Temmuz 2015’di. Güney Afrika’da çalıştığım sektörle ilgili bir fuar vardı. Bana da bu fuarın yolu görününce büyük bir iştah ve mutlulukla 5 günlük Johannesburg ve Cape Town gezisi programlarını oluşturdum. Güney Afrika çok uzun zamandır görmek istediğim bir ülkeydi ve sonunda bu istek gerçekleşecekti. 🙂
12 Ağustos gecesi TK40 seferli uçakla uzun bir yolculuğa koyuldum. Önceden check-in’imi de yaptığım için, cam kenarı koltuğumu da almıştım, kalkıştan hemen sonra, hostesden göz bandımı da aldım. Koltuğumu da hafifçe geriye yatırdım ve yaklaşık 12 saatlik bir yolculuk için gözlerimi kapattım. Çok sık uçak yolculuğu yaptığım için, uçuşlarımın büyük bir kısmını derin ve pürüzsüz bir uyku içinde geçirebiliyorum artık. Cam kenarı koltuk, göz bandı, yastık ve ince bir battaniye. Gözlerimi açtığımda ilk yemek servisi çoktan bitmişti, ikinci servis olan kahvaltım gelmişti. Johanessburg’a adım adım yaklaşıyorduk.

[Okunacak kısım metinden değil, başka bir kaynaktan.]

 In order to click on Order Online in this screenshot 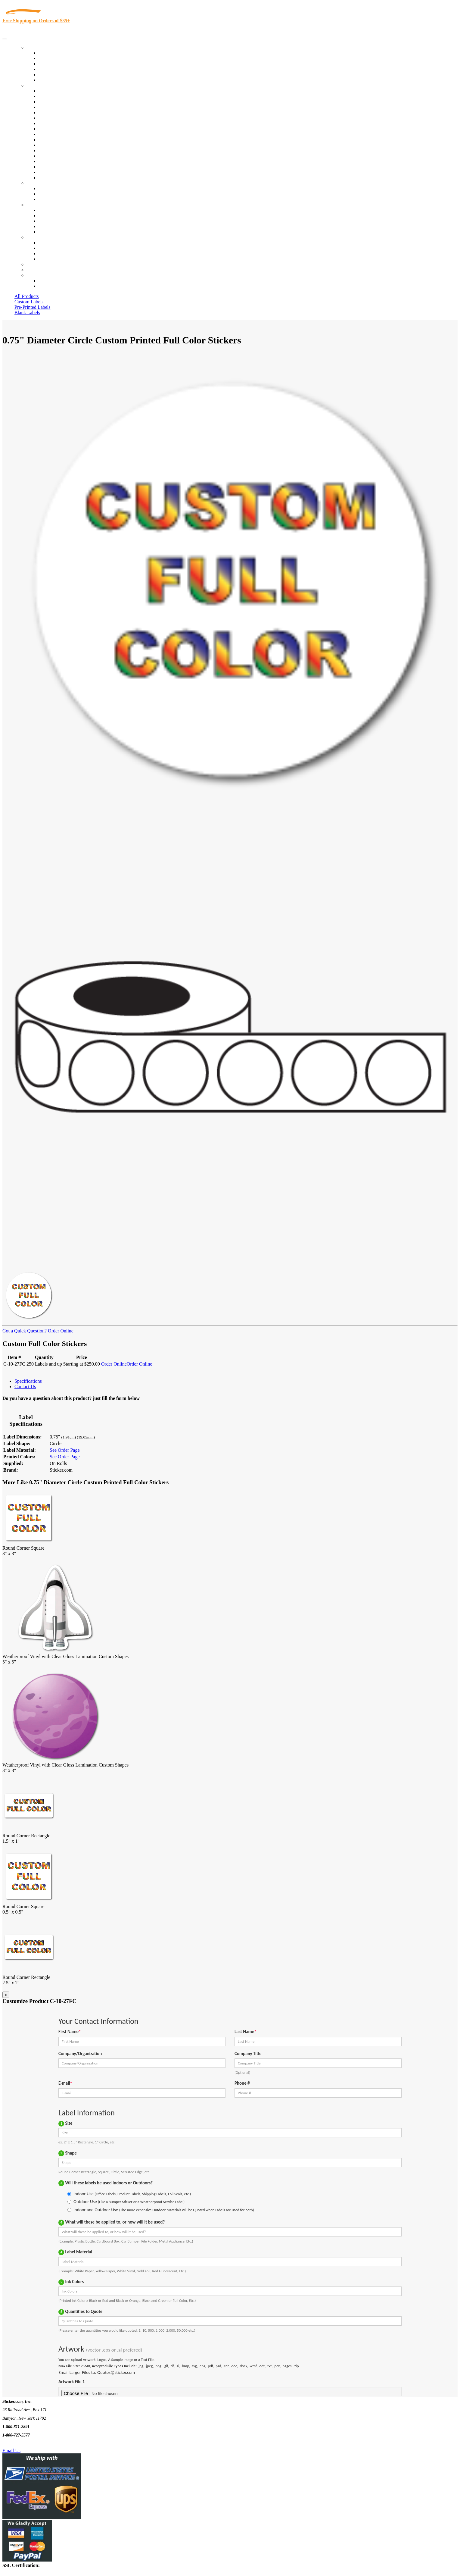 , I will do `click(60, 1330)`.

Yeni bir lokasyona gitmeden önce detaylı bir araştırma yapmayı düstur edinen ben, ne hikmetse Johanneburg ve Cape Town hakkında pek de dersime çalışamamıştım. Uçaktan indim, bavulumu aldım. Özellikle Johanessburg çok fazla tehlike arz eden de bir yer olduğu için dikkatli olmam gerektiği hususunda epey bir telkin edinmiştim. Havalimanında belki de kimsenin yapmaya cesaret edemeyeceği bir şeyi yaptım ve kendini taksici diye lanse eden sıradan bir siyahi arkadaşın 95 model Mercedes’ine binerek Johannesburg merkeze doğru yola koyuldum. Açıkçası araca bindikten bir süre sonra kafamda şoför ile ilgili soru işaretleri oluşmadı da değil. Şoföre bakıyorum, arabaya bakıyorum, aracı kullanış tarzına bakıyorum, konuşmalarına bakıyorum, sonra Allah’ım niçin bana böyle bir seçim yaptırdın diye kendime soruyorum 🙂 Tabi ben de boş durmayarak, İstanbul’dan geldiğimi, İstanbul’un da yer yer tehlike arz eden bir şehir olduğunu ve İstanbul’da yaşayan birinin, dünyanın her yerinde rahatlıkla yaşayabileceğinden bahsediyorum. Hatta onunla da kalmayarak askerlik yaptığımı ve süre zarfında silah kullanmayı ve bazı yakın dövüş tekniklerini öğrendiğimden de bahsederek, beni bir an önce otelime vukuatsız bir şekilde götürmesi gerektiğinin sinyallerini inceden inceye veriyorum 🙂
Otelimize de vukuatsız bir biçimde vardıktan sonra, 2,5 gün süresince kalacağım Johannesburg’da kendime bir tane şoför tahsis ettim. Sabah beni otelden alıyor, fuara götürüyor, oradan çıkışta da otele geri getiriyordu. Güven ortamını da tahsis ettikten sonra, haliyle Johanessburg daha da keyifli bir hale geliyordu benim için.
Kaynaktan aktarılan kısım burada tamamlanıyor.